# To do
Restate the records below word for word, and omit the images they hold.

# Dataset records

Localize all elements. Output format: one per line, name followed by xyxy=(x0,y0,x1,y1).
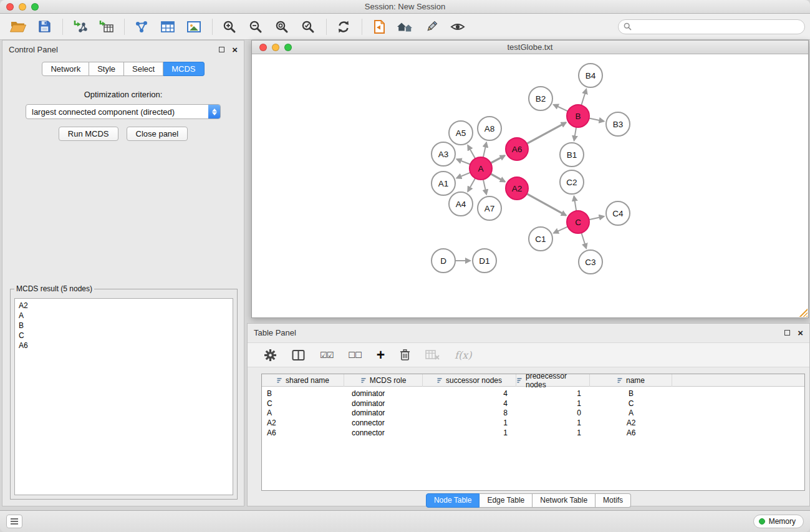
graph-edge-B-B3[interactable] xyxy=(589,118,604,122)
function-builder-button[interactable]: f(x) xyxy=(455,347,471,363)
open-session-button[interactable] xyxy=(7,17,29,37)
network-graph[interactable]: AA1A2A3A4A5A6A7A8BB1B2B3B4CC1C2C3C4DD1 xyxy=(252,54,808,317)
float-panel-icon[interactable] xyxy=(784,330,790,336)
graph-node-B3[interactable]: B3 xyxy=(606,112,630,136)
criterion-dropdown[interactable]: largest connected component (directed) xyxy=(26,104,221,119)
save-session-button[interactable] xyxy=(34,17,55,37)
graph-edge-C-C2[interactable] xyxy=(574,196,577,211)
column-header-mcds-role[interactable]: MCDS role xyxy=(344,374,423,387)
graph-node-D1[interactable]: D1 xyxy=(473,249,496,273)
graph-edge-C-C3[interactable] xyxy=(581,233,586,248)
mcds-result-item[interactable]: A2 xyxy=(19,301,229,311)
table-settings-button[interactable] xyxy=(264,347,277,363)
graph-node-C2[interactable]: C2 xyxy=(560,170,584,194)
minimize-window-button[interactable] xyxy=(19,3,26,11)
graph-node-C3[interactable]: C3 xyxy=(579,250,602,274)
zoom-out-button[interactable] xyxy=(245,17,266,37)
table-row[interactable]: Adominator80A xyxy=(262,409,804,418)
close-panel-icon[interactable]: × xyxy=(798,328,803,337)
tab-mcds[interactable]: MCDS xyxy=(163,62,204,76)
graph-node-C1[interactable]: C1 xyxy=(529,227,552,251)
graph-edge-A-A5[interactable] xyxy=(468,145,475,158)
graph-node-B1[interactable]: B1 xyxy=(560,143,584,167)
graph-node-C4[interactable]: C4 xyxy=(606,201,630,225)
graph-edge-B-B2[interactable] xyxy=(554,105,568,112)
tab-network[interactable]: Network xyxy=(42,62,89,76)
graph-edge-A-A1[interactable] xyxy=(456,173,470,178)
graph-node-A5[interactable]: A5 xyxy=(449,121,473,145)
graph-edge-A-A4[interactable] xyxy=(468,178,475,191)
graph-edge-B-B1[interactable] xyxy=(574,127,576,141)
network-canvas[interactable]: AA1A2A3A4A5A6A7A8BB1B2B3B4CC1C2C3C4DD1 xyxy=(252,54,808,317)
close-panel-icon[interactable]: × xyxy=(232,45,238,54)
column-header-successor-nodes[interactable]: successor nodes xyxy=(423,374,516,387)
export-image-button[interactable] xyxy=(183,17,205,37)
graph-node-B2[interactable]: B2 xyxy=(529,87,552,110)
mcds-result-item[interactable]: C xyxy=(19,331,229,341)
zoom-network-window-button[interactable] xyxy=(284,44,292,51)
graph-edge-A-A6[interactable] xyxy=(491,155,505,163)
zoom-in-button[interactable] xyxy=(219,17,240,37)
add-column-button[interactable]: + xyxy=(377,347,385,363)
graph-edge-A2-C[interactable] xyxy=(527,194,566,216)
deselect-all-rows-button[interactable]: ☐☐ xyxy=(348,347,361,363)
graph-edge-C-C4[interactable] xyxy=(589,216,604,220)
graph-node-D[interactable]: D xyxy=(432,249,455,273)
mcds-result-list[interactable]: A2ABCA6 xyxy=(14,298,233,495)
export-network-button[interactable] xyxy=(131,17,152,37)
show-columns-button[interactable] xyxy=(292,347,305,363)
graph-edge-A-A3[interactable] xyxy=(456,159,470,164)
table-row[interactable]: A2connector11A2 xyxy=(262,418,804,428)
mcds-result-item[interactable]: A xyxy=(19,311,229,321)
graph-edge-B-B4[interactable] xyxy=(581,89,586,105)
graph-node-C[interactable]: C xyxy=(567,211,589,233)
search-box[interactable] xyxy=(618,19,805,34)
float-panel-icon[interactable] xyxy=(219,47,224,52)
graph-node-A2[interactable]: A2 xyxy=(506,177,528,200)
graph-edge-A-A2[interactable] xyxy=(491,174,505,182)
graph-edge-A-A8[interactable] xyxy=(483,142,486,157)
close-network-window-button[interactable] xyxy=(259,44,267,51)
table-row[interactable]: A6connector11A6 xyxy=(262,428,804,438)
zoom-window-button[interactable] xyxy=(31,3,39,11)
column-header-name[interactable]: name xyxy=(590,374,672,387)
select-all-rows-button[interactable]: ☑☑ xyxy=(320,347,333,363)
window-resize-grip[interactable] xyxy=(799,309,808,317)
graph-node-B4[interactable]: B4 xyxy=(579,64,602,87)
apply-layout-button[interactable] xyxy=(333,17,354,37)
tab-network-table[interactable]: Network Table xyxy=(533,493,595,508)
minimize-network-window-button[interactable] xyxy=(272,44,279,51)
tab-node-table[interactable]: Node Table xyxy=(426,493,480,508)
show-graphics-details-button[interactable] xyxy=(447,17,468,37)
run-mcds-button[interactable]: Run MCDS xyxy=(59,127,118,141)
column-header-shared-name[interactable]: shared name xyxy=(262,374,344,387)
tab-edge-table[interactable]: Edge Table xyxy=(480,493,533,508)
show-task-history-button[interactable] xyxy=(6,515,22,528)
annotation-button[interactable] xyxy=(421,17,442,37)
graph-node-A1[interactable]: A1 xyxy=(432,172,455,195)
import-network-button[interactable] xyxy=(69,17,90,37)
table-row[interactable]: Cdominator41C xyxy=(262,399,804,409)
column-header-predecessor-nodes[interactable]: predecessor nodes xyxy=(516,374,590,387)
graph-node-A[interactable]: A xyxy=(470,157,492,180)
graph-edge-C-C1[interactable] xyxy=(554,226,568,233)
graph-node-A8[interactable]: A8 xyxy=(478,117,501,140)
zoom-fit-button[interactable] xyxy=(271,17,292,37)
tab-style[interactable]: Style xyxy=(89,62,124,76)
mcds-result-item[interactable]: B xyxy=(19,321,229,331)
table-row[interactable]: Bdominator41B xyxy=(262,389,804,399)
search-input[interactable] xyxy=(635,22,799,31)
open-report-button[interactable] xyxy=(369,17,390,37)
graph-edge-A6-B[interactable] xyxy=(527,122,566,143)
tab-motifs[interactable]: Motifs xyxy=(595,493,631,508)
delete-column-button[interactable] xyxy=(400,347,410,363)
zoom-selected-button[interactable] xyxy=(297,17,319,37)
graph-node-B[interactable]: B xyxy=(567,105,589,127)
delete-table-button[interactable] xyxy=(425,347,440,363)
memory-button[interactable]: Memory xyxy=(753,515,804,528)
network-window-titlebar[interactable]: testGlobe.txt xyxy=(252,41,808,54)
graph-node-A6[interactable]: A6 xyxy=(506,138,528,160)
first-neighbors-button[interactable] xyxy=(395,17,416,37)
close-panel-button[interactable]: Close panel xyxy=(127,127,188,141)
graph-node-A3[interactable]: A3 xyxy=(432,142,455,166)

# Written response
Localize all elements. Output format: one per line, name followed by xyxy=(x0,y0,x1,y1).
graph-edge-B-B3[interactable] xyxy=(589,118,604,122)
function-builder-button[interactable]: f(x) xyxy=(455,347,471,363)
open-session-button[interactable] xyxy=(7,17,29,37)
network-graph[interactable]: AA1A2A3A4A5A6A7A8BB1B2B3B4CC1C2C3C4DD1 xyxy=(252,54,808,317)
float-panel-icon[interactable] xyxy=(784,330,790,336)
graph-node-B3[interactable]: B3 xyxy=(606,112,630,136)
criterion-dropdown[interactable]: largest connected component (directed) xyxy=(26,104,221,119)
save-session-button[interactable] xyxy=(34,17,55,37)
graph-edge-C-C2[interactable] xyxy=(574,196,577,211)
column-header-mcds-role[interactable]: MCDS role xyxy=(344,374,423,387)
graph-node-D1[interactable]: D1 xyxy=(473,249,496,273)
graph-edge-C-C3[interactable] xyxy=(581,233,586,248)
mcds-result-item[interactable]: A2 xyxy=(19,301,229,311)
table-settings-button[interactable] xyxy=(264,347,277,363)
graph-node-C2[interactable]: C2 xyxy=(560,170,584,194)
minimize-window-button[interactable] xyxy=(19,3,26,11)
graph-node-C3[interactable]: C3 xyxy=(579,250,602,274)
zoom-out-button[interactable] xyxy=(245,17,266,37)
table-row[interactable]: Adominator80A xyxy=(262,409,804,418)
close-panel-icon[interactable]: × xyxy=(798,328,803,337)
tab-mcds[interactable]: MCDS xyxy=(163,62,204,76)
graph-node-C1[interactable]: C1 xyxy=(529,227,552,251)
graph-edge-A-A5[interactable] xyxy=(468,145,475,158)
graph-node-B1[interactable]: B1 xyxy=(560,143,584,167)
graph-node-C4[interactable]: C4 xyxy=(606,201,630,225)
graph-edge-B-B2[interactable] xyxy=(554,105,568,112)
tab-network[interactable]: Network xyxy=(42,62,89,76)
graph-edge-A-A1[interactable] xyxy=(456,173,470,178)
graph-node-A5[interactable]: A5 xyxy=(449,121,473,145)
graph-edge-A-A4[interactable] xyxy=(468,178,475,191)
graph-edge-B-B1[interactable] xyxy=(574,127,576,141)
network-canvas[interactable]: AA1A2A3A4A5A6A7A8BB1B2B3B4CC1C2C3C4DD1 xyxy=(252,54,808,317)
close-panel-icon[interactable]: × xyxy=(232,45,238,54)
column-header-successor-nodes[interactable]: successor nodes xyxy=(423,374,516,387)
export-image-button[interactable] xyxy=(183,17,205,37)
graph-node-B2[interactable]: B2 xyxy=(529,87,552,110)
mcds-result-item[interactable]: C xyxy=(19,331,229,341)
zoom-network-window-button[interactable] xyxy=(284,44,292,51)
graph-edge-A-A6[interactable] xyxy=(491,155,505,163)
zoom-in-button[interactable] xyxy=(219,17,240,37)
add-column-button[interactable]: + xyxy=(377,347,385,363)
graph-edge-A2-C[interactable] xyxy=(527,194,566,216)
deselect-all-rows-button[interactable]: ☐☐ xyxy=(348,347,361,363)
graph-edge-C-C4[interactable] xyxy=(589,216,604,220)
graph-node-D[interactable]: D xyxy=(432,249,455,273)
mcds-result-list[interactable]: A2ABCA6 xyxy=(14,298,233,495)
export-network-button[interactable] xyxy=(131,17,152,37)
show-columns-button[interactable] xyxy=(292,347,305,363)
graph-edge-A-A3[interactable] xyxy=(456,159,470,164)
table-row[interactable]: A2connector11A2 xyxy=(262,418,804,428)
mcds-result-item[interactable]: A xyxy=(19,311,229,321)
graph-edge-B-B4[interactable] xyxy=(581,89,586,105)
graph-node-C[interactable]: C xyxy=(567,211,589,233)
search-box[interactable] xyxy=(618,19,805,34)
float-panel-icon[interactable] xyxy=(219,47,224,52)
graph-node-A2[interactable]: A2 xyxy=(506,177,528,200)
graph-edge-A-A2[interactable] xyxy=(491,174,505,182)
graph-edge-A-A8[interactable] xyxy=(483,142,486,157)
close-network-window-button[interactable] xyxy=(259,44,267,51)
table-row[interactable]: A6connector11A6 xyxy=(262,428,804,438)
zoom-window-button[interactable] xyxy=(31,3,39,11)
column-header-name[interactable]: name xyxy=(590,374,672,387)
select-all-rows-button[interactable]: ☑☑ xyxy=(320,347,333,363)
window-resize-grip[interactable] xyxy=(799,309,808,317)
graph-node-B4[interactable]: B4 xyxy=(579,64,602,87)
apply-layout-button[interactable] xyxy=(333,17,354,37)
tab-network-table[interactable]: Network Table xyxy=(533,493,595,508)
minimize-network-window-button[interactable] xyxy=(272,44,279,51)
tab-node-table[interactable]: Node Table xyxy=(426,493,480,508)
show-graphics-details-button[interactable] xyxy=(447,17,468,37)
run-mcds-button[interactable]: Run MCDS xyxy=(59,127,118,141)
column-header-shared-name[interactable]: shared name xyxy=(262,374,344,387)
tab-edge-table[interactable]: Edge Table xyxy=(480,493,533,508)
show-task-history-button[interactable] xyxy=(6,515,22,528)
annotation-button[interactable] xyxy=(421,17,442,37)
graph-node-A1[interactable]: A1 xyxy=(432,172,455,195)
import-network-button[interactable] xyxy=(69,17,90,37)
table-row[interactable]: Cdominator41C xyxy=(262,399,804,409)
column-header-predecessor-nodes[interactable]: predecessor nodes xyxy=(516,374,590,387)
graph-node-A[interactable]: A xyxy=(470,157,492,180)
graph-edge-C-C1[interactable] xyxy=(554,226,568,233)
graph-node-A8[interactable]: A8 xyxy=(478,117,501,140)
zoom-fit-button[interactable] xyxy=(271,17,292,37)
tab-style[interactable]: Style xyxy=(89,62,124,76)
mcds-result-item[interactable]: B xyxy=(19,321,229,331)
table-row[interactable]: Bdominator41B xyxy=(262,389,804,399)
search-input[interactable] xyxy=(635,22,799,31)
open-report-button[interactable] xyxy=(369,17,390,37)
graph-edge-A6-B[interactable] xyxy=(527,122,566,143)
tab-motifs[interactable]: Motifs xyxy=(595,493,631,508)
delete-column-button[interactable] xyxy=(400,347,410,363)
zoom-selected-button[interactable] xyxy=(297,17,319,37)
graph-node-B[interactable]: B xyxy=(567,105,589,127)
delete-table-button[interactable] xyxy=(425,347,440,363)
memory-button[interactable]: Memory xyxy=(753,515,804,528)
network-window-titlebar[interactable]: testGlobe.txt xyxy=(252,41,808,54)
graph-node-A6[interactable]: A6 xyxy=(506,138,528,160)
first-neighbors-button[interactable] xyxy=(395,17,416,37)
close-panel-button[interactable]: Close panel xyxy=(127,127,188,141)
graph-node-A3[interactable]: A3 xyxy=(432,142,455,166)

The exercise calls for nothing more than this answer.